Uncle Jack and his sister's family visit his cousin and his daughter, Tammy, in Scotland only to find that he has disappeared since he went fishing in his boat at Loch Noch and Tammy has been left at home on her own. Jack discovers that the marine base at the Loch is hiding something after also seeing a radioactive material that keeps appearing everywhere that ties in with the mystery of his cousin's disappearance.

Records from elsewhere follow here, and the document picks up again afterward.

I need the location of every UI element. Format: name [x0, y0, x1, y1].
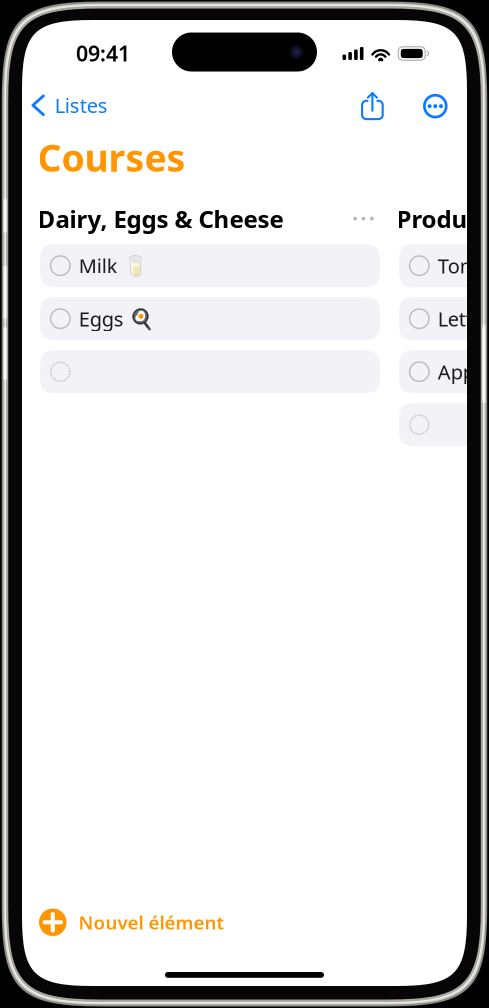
button[interactable]: Section options [353, 211, 374, 227]
button[interactable]: Apples [399, 350, 489, 393]
button[interactable]: More options [418, 88, 453, 125]
staticText: 09:41 [76, 39, 130, 67]
button[interactable]: Tomatoes [399, 244, 489, 287]
staticText: Eggs 🍳 [79, 305, 154, 332]
staticText: Dairy, Eggs & Cheese [38, 203, 284, 235]
button[interactable] [399, 403, 489, 446]
button[interactable]: Milk 🥛 [40, 244, 380, 287]
staticText: Produce [396, 203, 489, 235]
button[interactable]: Listes [26, 85, 113, 126]
staticText: Nouvel élément [79, 910, 225, 935]
button[interactable]: Lettuce [399, 297, 489, 340]
staticText: Courses [38, 132, 186, 182]
staticText: Lettuce [438, 305, 489, 332]
button[interactable]: Share [356, 87, 389, 125]
staticText: Tomatoes [438, 252, 489, 279]
button[interactable]: Eggs 🍳 [40, 297, 380, 340]
staticText: Apples [438, 358, 489, 385]
staticText: Listes [55, 92, 108, 119]
staticText: Milk 🥛 [79, 252, 148, 279]
button[interactable]: Nouvel élément [34, 902, 230, 942]
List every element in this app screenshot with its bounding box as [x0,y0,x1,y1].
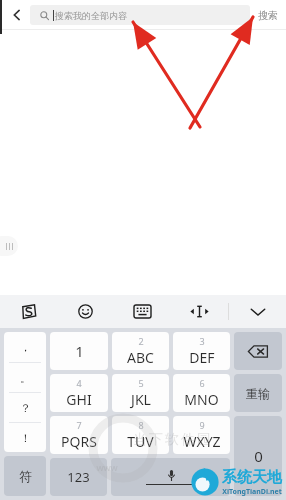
staticText: 重输 [246,386,270,401]
staticText: 下 [149,431,163,449]
button[interactable]: Emoji [57,295,114,328]
staticText: 8 [138,419,144,431]
button[interactable]: 6 [173,374,230,412]
button[interactable]: Voice input [111,458,230,496]
button[interactable]: 0 [234,416,282,496]
staticText: 6 [199,377,205,389]
staticText: MNO [184,390,219,409]
staticText: DEF [189,348,215,367]
button[interactable]: ， [4,332,46,362]
staticText: 1 [75,341,84,361]
button[interactable]: 符 [4,456,46,496]
staticText: 0 [254,446,263,466]
button[interactable]: 3 [173,332,230,370]
staticText: 7 [76,419,82,431]
staticText: 3 [199,335,205,347]
button[interactable]: 搜索 [256,9,280,22]
staticText: 软 [165,431,179,449]
staticText: 。 [20,371,31,385]
button[interactable]: Move cursor [171,295,228,328]
button[interactable]: 重输 [234,374,282,412]
staticText: PQRS [61,432,97,451]
button[interactable]: ！ [4,423,46,452]
button[interactable]: 123 [50,458,107,496]
staticText: ？ [20,401,31,415]
button[interactable]: 9 [173,416,230,454]
button[interactable]: 4 [50,374,108,412]
staticText: 4 [76,377,82,389]
staticText: 件 [181,431,195,449]
button[interactable]: 。 [4,363,46,392]
staticText: XiTongTianDi.net [222,487,282,497]
staticText: WXYZ [183,432,221,451]
button[interactable]: ？ [4,393,46,422]
button[interactable]: 7 [50,416,108,454]
staticText: JKL [131,390,151,409]
button[interactable]: Keyboard layout [114,295,171,328]
staticText: 5 [138,377,144,389]
staticText: 搜索 [258,9,278,22]
staticText: 系统天地 [222,468,282,487]
button[interactable]: 1 [50,332,108,370]
staticText: 当 [133,431,147,449]
staticText: 2 [138,335,144,347]
staticText: 符 [19,468,32,484]
button[interactable]: Backspace [234,332,282,370]
button[interactable]: Sogou logo [0,295,57,328]
staticText: 搜索我的全部内容 [55,10,127,21]
staticText: TUV [127,432,154,451]
button[interactable]: Hide keyboard [229,295,286,328]
button[interactable]: Menu handle [0,236,18,256]
button[interactable]: 搜索我的全部内容 [30,5,250,25]
staticText: GHI [66,390,92,409]
staticText: 9 [199,419,205,431]
staticText: 园 [197,431,211,449]
button[interactable]: 5 [112,374,169,412]
button[interactable]: 2 [112,332,169,370]
staticText: 123 [67,468,90,486]
staticText: ABC [127,348,154,367]
button[interactable]: Back [6,4,28,26]
staticText: ， [20,340,31,354]
button[interactable]: 8 [112,416,169,454]
staticText: www [96,461,118,473]
staticText: ！ [20,431,31,445]
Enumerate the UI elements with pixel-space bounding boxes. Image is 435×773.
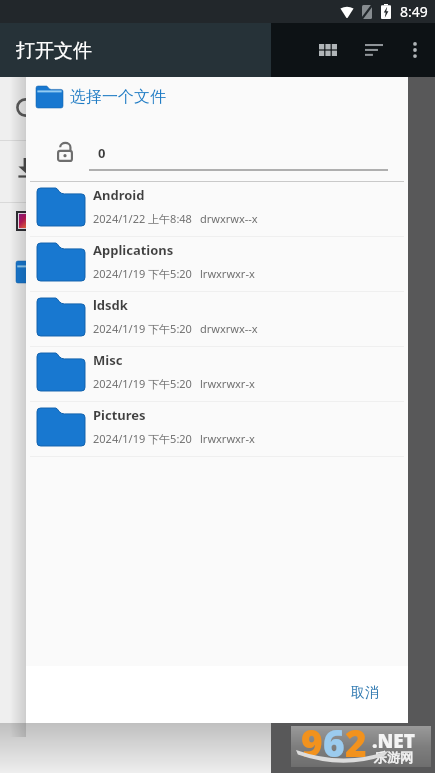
staticText: 6 [323, 717, 345, 758]
staticText: Applications [93, 241, 174, 259]
staticText: .NET [372, 728, 415, 754]
staticText: 打开文件 [16, 39, 92, 63]
button[interactable]: Sort [351, 23, 397, 77]
button[interactable]: Grid view [305, 23, 351, 77]
staticText: 2024/1/19 下午5:20 [93, 431, 192, 446]
staticText: 2024/1/19 下午5:20 [93, 266, 192, 281]
button[interactable]: 打开文件 [0, 23, 271, 77]
staticText: drwxrwx--x [200, 321, 258, 336]
staticText: 0 [98, 144, 106, 162]
staticText: lrwxrwxr-x [200, 431, 255, 446]
staticText: Misc [93, 351, 123, 369]
staticText: 乐游网 [374, 749, 413, 765]
staticText: Android [93, 186, 145, 204]
button[interactable]: Pictures [26, 402, 408, 456]
button[interactable]: 取消 [336, 674, 394, 712]
staticText: 2024/1/19 下午5:20 [93, 376, 192, 391]
button[interactable]: Misc [26, 347, 408, 401]
staticText: 取消 [351, 684, 379, 702]
button[interactable]: Android [26, 182, 408, 236]
staticText: lrwxrwxr-x [200, 376, 255, 391]
staticText: Pictures [93, 406, 146, 424]
staticText: drwxrwx--x [200, 211, 258, 226]
staticText: 9 [301, 717, 323, 758]
staticText: lrwxrwxr-x [200, 266, 255, 281]
button[interactable]: More options [397, 23, 433, 77]
staticText: 2 [345, 717, 367, 758]
button[interactable]: ldsdk [26, 292, 408, 346]
staticText: 2024/1/22 上午8:48 [93, 211, 192, 226]
staticText: 8:49 [400, 2, 428, 21]
staticText: 2024/1/19 下午5:20 [93, 321, 192, 336]
button[interactable]: Applications [26, 237, 408, 291]
staticText: ldsdk [93, 296, 128, 314]
staticText: 选择一个文件 [70, 87, 166, 107]
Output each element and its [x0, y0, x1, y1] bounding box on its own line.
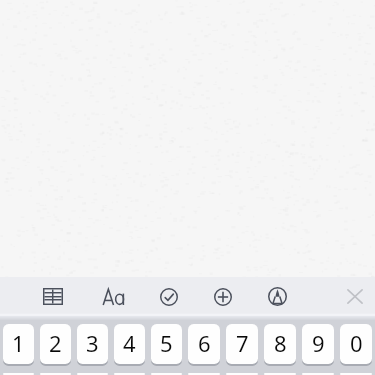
button[interactable]: 5 — [151, 324, 182, 364]
staticText: 0 — [350, 328, 363, 358]
button[interactable]: 3 — [77, 324, 108, 364]
button[interactable]: 2 — [40, 324, 71, 364]
button[interactable]: Text formatting — [97, 277, 131, 316]
button[interactable]: 0 — [340, 324, 372, 364]
staticText: 6 — [198, 328, 211, 358]
button[interactable]: 8 — [264, 324, 296, 364]
button[interactable]: Insert table — [36, 277, 70, 316]
staticText: 7 — [236, 328, 249, 358]
staticText: 5 — [160, 328, 173, 358]
button[interactable]: 4 — [114, 324, 145, 364]
staticText: 2 — [49, 328, 62, 358]
staticText: 3 — [86, 328, 99, 358]
staticText: 8 — [274, 328, 287, 358]
button[interactable]: 1 — [3, 324, 34, 364]
staticText: 4 — [123, 328, 136, 358]
button[interactable]: Add attachment — [206, 277, 240, 316]
button[interactable]: 6 — [188, 324, 220, 364]
staticText: 1 — [12, 328, 25, 358]
button[interactable]: Checklist — [152, 277, 186, 316]
button[interactable]: Markup — [260, 277, 294, 316]
button[interactable]: 9 — [302, 324, 334, 364]
staticText: 9 — [312, 328, 325, 358]
button[interactable]: 7 — [226, 324, 258, 364]
button[interactable]: Hide keyboard — [338, 277, 372, 316]
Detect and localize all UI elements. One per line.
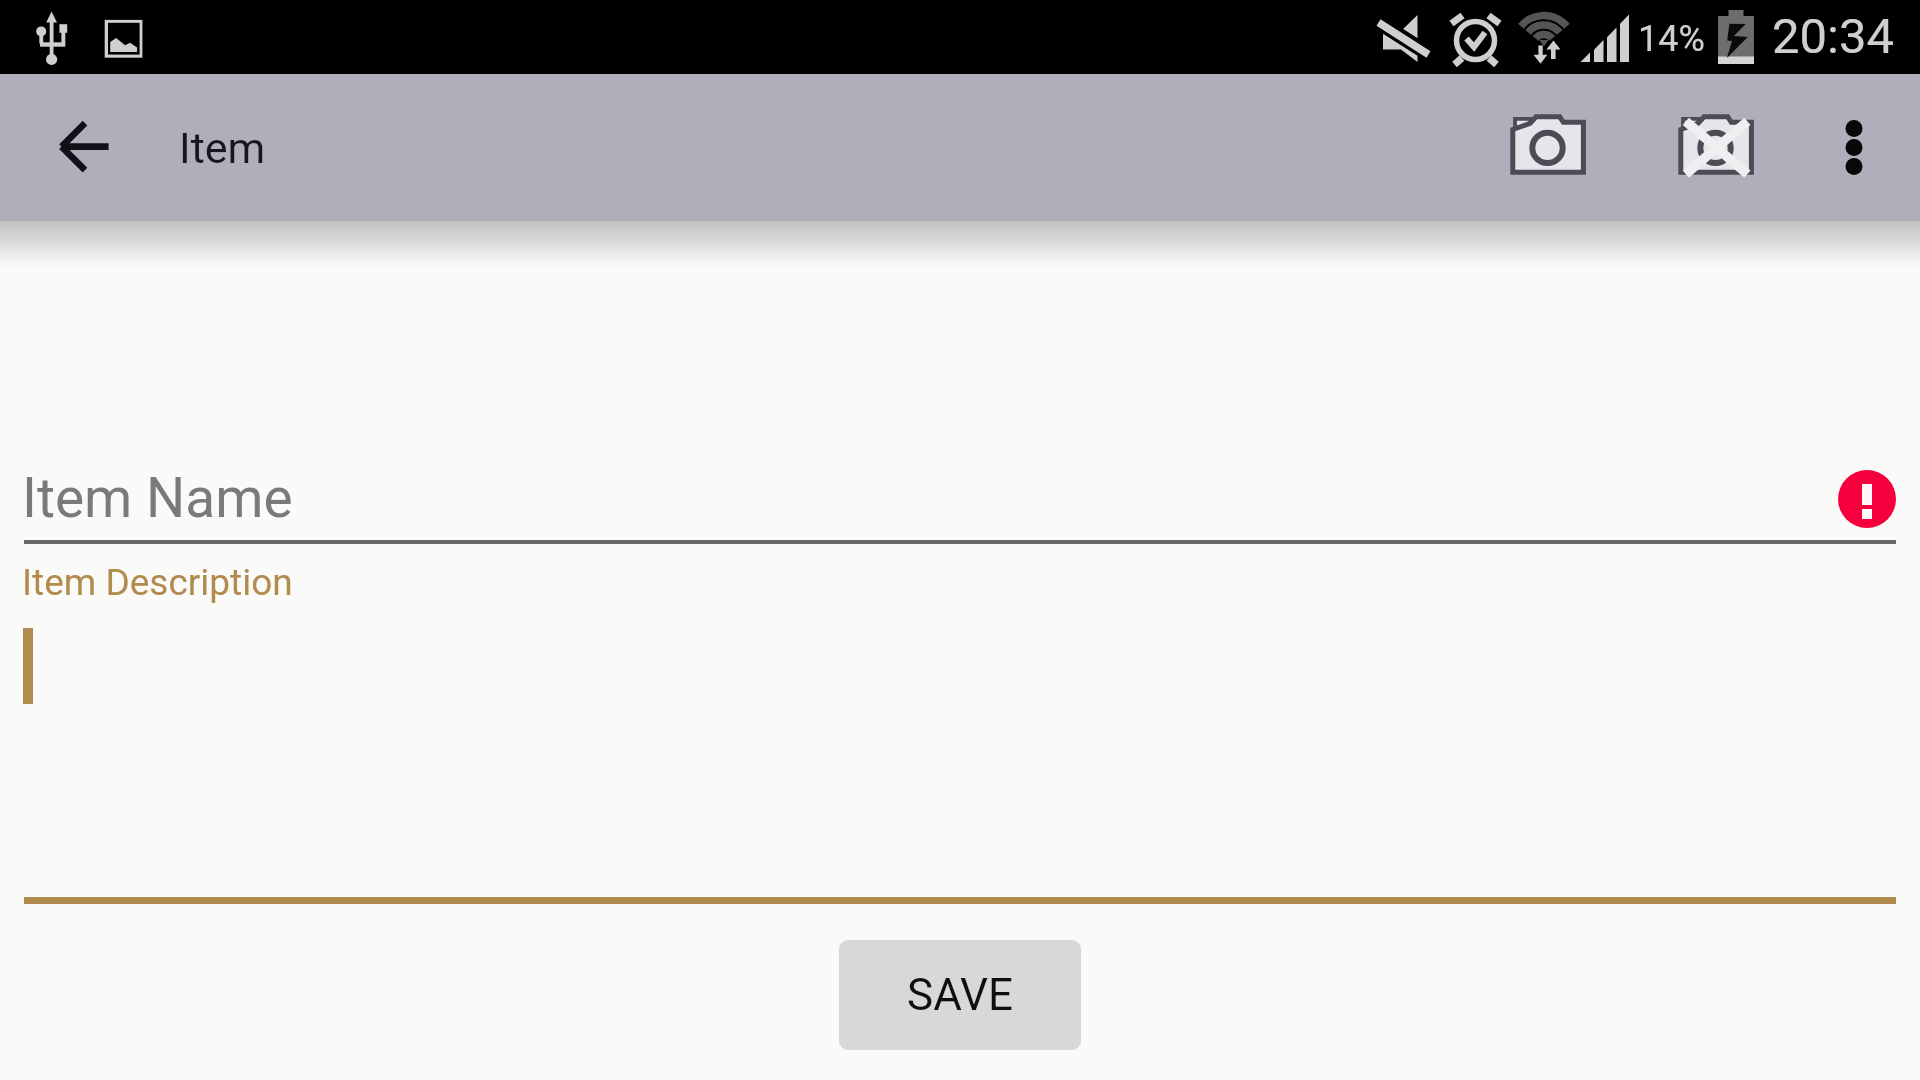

Meanwhile, the Vixen is up to her old tricks again and wants to use the radioactive material to terrorize the world.

=== Series 3 (1992) ===

Uncle Jack and the Dark Side of the Moon

Episodes:

1. Evil Weather
2. Kidnapped
3. The Vixen Strikes
4. Escape
5. The Vixen Has Landed
6. Off With His Head

When Uncle Jack visits Kate at her new school, he discovers the weather around Brimley Crompton is changing from one extreme to another with heat waves, sudden blustery winds and rain, as if someone is controlling the weather. That someone just happens to be the Vixen from her base on the moon using a standing stone in the school grounds with the help of the school headmistress, Miss Bones and her brother.

=== Series 4 (1993) ===

Uncle Jack and Cleopatra's Mummy

Episodes:

1. A Dig At El Ninny
2. The Camel's Breath
3. Meet The Mummy
4. The Legend Comes Alive
5. The Tomb Of El Wadi Whant
6. The Treasure Of Cleopatra!

Uncle Jack travels to Egypt with his niece Helen to find the lost treasure of Queen Cleopatra, but a mummy seems to be guarding it. The Vixen also wants the treasure and is determined to get to it first by any means necessary without anyone stopping her.